(a) Statutory basis. This subpart is based on the following statutory sections:
(1) Section 1128 of the Act provides for the exclusion of certain individuals and entities from participation in the Medicaid program.
(2) Section 1128J(d) of the Act requires that persons who have received an overpayment under Medicaid report and return the overpayment within 60 days after the date on which the overpayment was identified.
(3) Section 1902(a)(4) of the Act requires that the State plan provide for methods of administration that the Secretary finds necessary for the proper and efficient operation of the plan.
(4) Section 1902(a)(19) of the Act requires that the State plan provide the safeguards necessary to ensure that eligibility is determined and services are provided in a manner consistent with simplicity of administration and the best interests of the beneficiaries.
(5) Section 1902(a)(27) of the Act requires States to enroll persons or institutions that provide services under the State plan.
(6) Section 1902(a)(68) of the Act requires that any entity that receives or makes annual payments under the State plan of at least $5,000,000 must establish certain minimum written policies relating to the Federal False Claims Act.
(7) Section 1902(a)(77) of the Act requires that States comply with provider and supplier screening, oversight, and reporting requirements described in section 1902(kk)(1) of the Act.
(8) Section 1902(a)(80) of the Act prohibits payments for items or services provided under the State plan or under a waiver to any financial institution or entity located outside of the United States.
(9) Section 1902(kk)(7) of the Act requires States to enroll physicians or other professionals that order or refer services under the State plan.

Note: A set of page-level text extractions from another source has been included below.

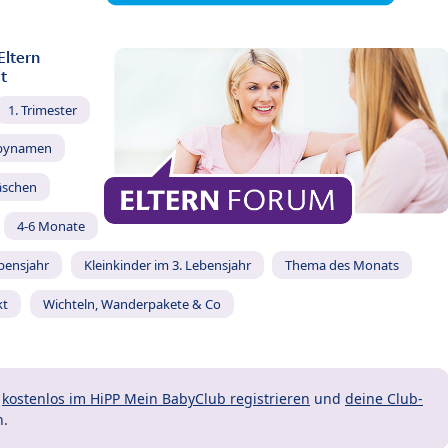
Eltern
t
1. Trimester
bynamen
äschen
4-6 Monate
ebensjahr
Kleinkinder im 3. Lebensjahr
Thema des Monats
kt
Wichteln, Wanderpakete & Co
t
kostenlos im HiPP Mein BabyClub registrieren
und
deine Club-
n.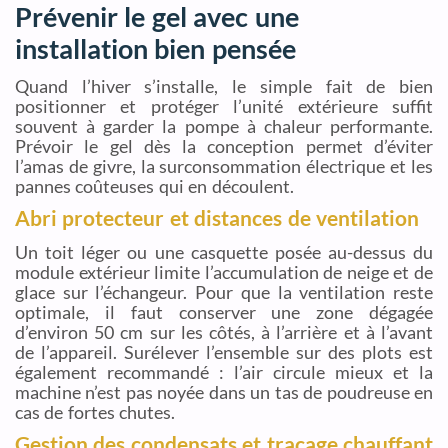
Prévenir le gel avec une
installation bien pensée
Quand l’hiver s’installe, le simple fait de bien
positionner et protéger l’unité extérieure suffit
souvent à garder la pompe à chaleur performante.
Prévoir le gel dès la conception permet d’éviter
l’amas de givre, la surconsommation électrique et les
pannes coûteuses qui en découlent.
Abri protecteur et distances de ventilation
Un toit léger ou une casquette posée au-dessus du
module extérieur limite l’accumulation de neige et de
glace sur l’échangeur. Pour que la ventilation reste
optimale, il faut conserver une zone dégagée
d’environ 50 cm sur les côtés, à l’arrière et à l’avant
de l’appareil. Surélever l’ensemble sur des plots est
également recommandé : l’air circule mieux et la
machine n’est pas noyée dans un tas de poudreuse en
cas de fortes chutes.
Gestion des condensats et traçage chauffant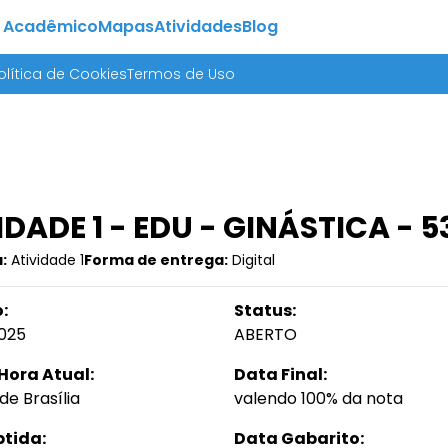
 Acadêmico
Mapas
Atividades
Blog
olítica de Cookies
Termos de Uso
IDADE 1 - EDU - GINÁSTICA - 
:
Atividade 1
Forma de entrega:
Digital
:
Status:
025
ABERTO
Hora Atual:
Data Final:
de Brasília
valendo 100% da nota
btida:
Data Gabarito: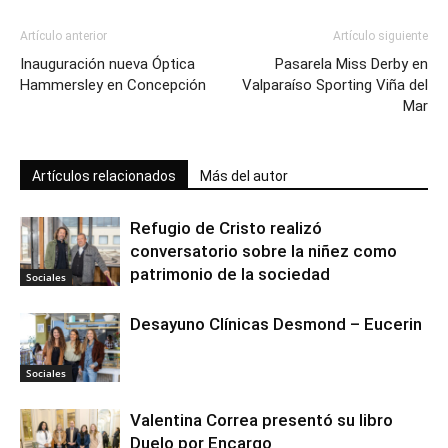
Artículo anterior
Artículo siguiente
Inauguración nueva Óptica
Pasarela Miss Derby en
Hammersley en Concepción
Valparaíso Sporting Viña del
Mar
Artículos relacionados
Más del autor
Refugio de Cristo realizó
conversatorio sobre la niñez como
patrimonio de la sociedad
Sociales
Desayuno Clínicas Desmond – Eucerin
Sociales
Valentina Correa presentó su libro
Duelo por Encargo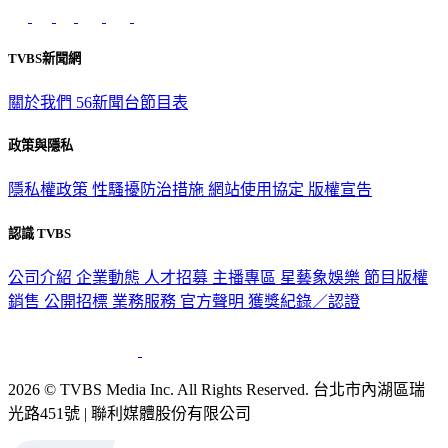
TVBS新聞網
關於我們
56新聞台節目表
政策與隱私
隱私權政策
性騷擾防治措施
網站使用協定
版權宣告
認識 TVBS
公司介紹
企業動態
人才招募
主播專區
星藝象娛樂
節目版權
銷售
公開招標
業務服務
官方聲明
獲獎紀錄／認證
2026 © TVBS Media Inc. All Rights Reserved. 台北市內湖區瑞
光路451號 | 聯利媒體股份有限公司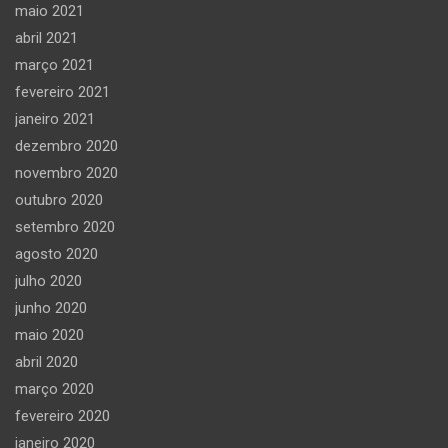
maio 2021
abril 2021
março 2021
fevereiro 2021
janeiro 2021
dezembro 2020
novembro 2020
outubro 2020
setembro 2020
agosto 2020
julho 2020
junho 2020
maio 2020
abril 2020
março 2020
fevereiro 2020
janeiro 2020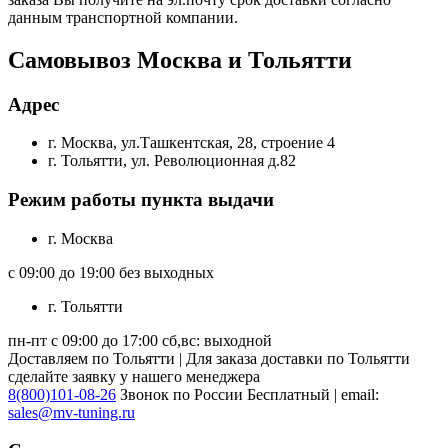
данным транспортной компании.
Самовывоз Москва и Тольятти
Адрес
г. Москва, ул.Ташкентская, 28, строение 4
г. Тольятти, ул. Революционная д.82
Режим работы пункта выдачи
г. Москва
с 09:00 до 19:00 без выходных
г. Тольятти
пн-пт с 09:00 до 17:00 сб,вс: выходной
Доставляем по Тольятти | Для заказа доставки по Тольятти
сделайте заявку у нашего менеджера
8(800)101-08-26
Звонок по России Бесплатный | email:
sales@mv-tuning.ru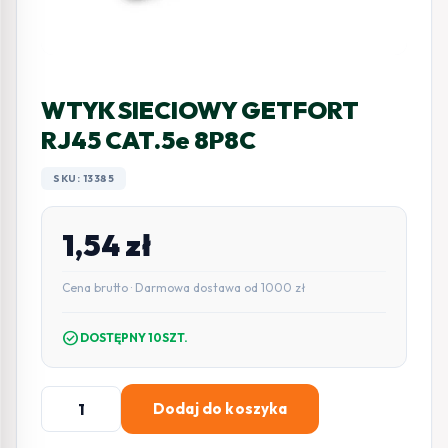
WTYK SIECIOWY GETFORT
RJ45 CAT.5e 8P8C
SKU: 13385
1,54
zł
Cena brutto · Darmowa dostawa od 1000 zł
check_circle
DOSTĘPNY 10SZT.
ilość
Dodaj do koszyka
WTYK
SIECIOWY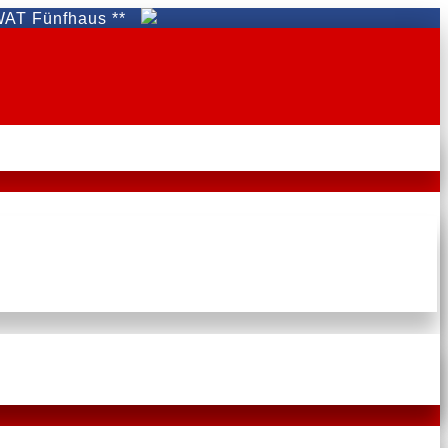
nfhaus **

(10) Section 1903(i) of the Act prohibits FFP for amounts expended by MCOs or PCCMs for providers excluded by Medicare, Medicaid, or CHIP, except for emergency services.
(11) Section 1903(m) of the Act establishes conditions for payments to the State for contracts with MCOs.
(12) Section 1932(d)(1) of the Act prohibits MCOs and PCCMs from knowingly having certain types of relationships with individuals and entities debarred under Federal regulations from participating in specified activities, or with affiliates of those individuals.
(b) Basic rule. As a condition for receiving payment under a Medicaid managed care program, an MCO, PIHP, PAHP, PCCM or PCCM entity must comply with the requirements in §§438.604, 438.606, 438.608 and 438.610, as applicable.
(c) Applicability. States will not be held out compliance with the following requirements of this subpart prior to the dates noted below so long as they comply with the corresponding standard(s) in 42 CFR part 438 contained in the CFR, parts 430 to 481, edition revised as of October 1, 2015:
(1) States must comply with §§438.602(a), 438.602(c) through (h), 438.604, 438.606, 438.608(a), and 438.608(c) and (d), no later than the rating period for contracts starting on or after July 1, 2017.
(2) States must comply with §438.602(b) and §438.608(b) no later than the rating period for contracts beginning on or after July 1, 2018.